┌─ Input

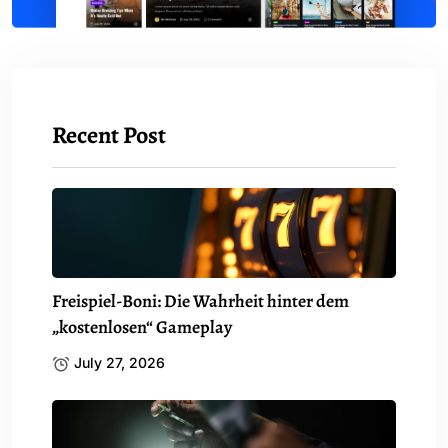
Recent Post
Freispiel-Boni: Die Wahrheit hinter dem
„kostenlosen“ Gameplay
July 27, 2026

└─
┌─ Input

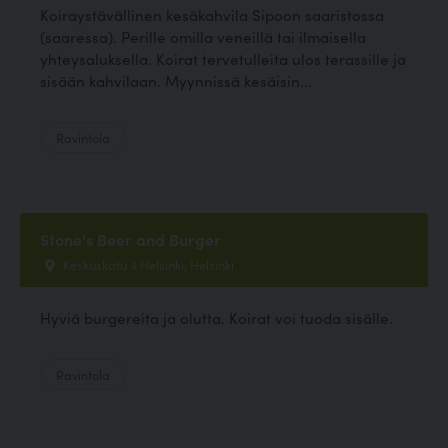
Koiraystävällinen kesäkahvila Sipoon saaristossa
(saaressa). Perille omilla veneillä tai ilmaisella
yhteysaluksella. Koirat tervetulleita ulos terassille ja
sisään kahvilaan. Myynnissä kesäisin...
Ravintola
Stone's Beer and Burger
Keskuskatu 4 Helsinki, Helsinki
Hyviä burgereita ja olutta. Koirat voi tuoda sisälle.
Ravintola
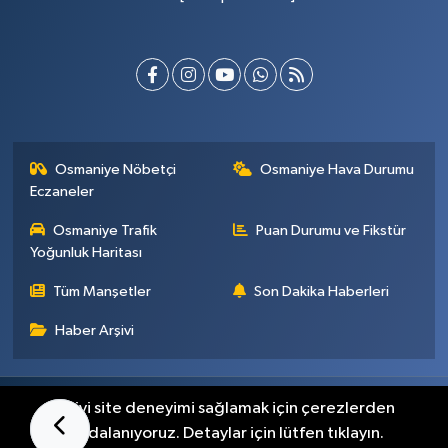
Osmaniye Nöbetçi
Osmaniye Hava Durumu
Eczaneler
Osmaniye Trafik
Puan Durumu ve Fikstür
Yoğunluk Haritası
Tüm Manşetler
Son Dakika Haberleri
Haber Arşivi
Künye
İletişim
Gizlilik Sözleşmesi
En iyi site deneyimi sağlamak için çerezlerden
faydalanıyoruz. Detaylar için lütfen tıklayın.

└─

### Problem
Using the entries above, give again exactly the lines from the line holding "Osmaniye Trafik" through the line holding "faydalanıyoruz. Detaylar için". Include both end lines and nothing else.

### Task result
Osmaniye Trafik
Puan Durumu ve Fikstür
Yoğunluk Haritası
Tüm Manşetler
Son Dakika Haberleri
Haber Arşivi
Künye
İletişim
Gizlilik Sözleşmesi
En iyi site deneyimi sağlamak için çerezlerden
faydalanıyoruz. Detaylar için lütfen tıklayın.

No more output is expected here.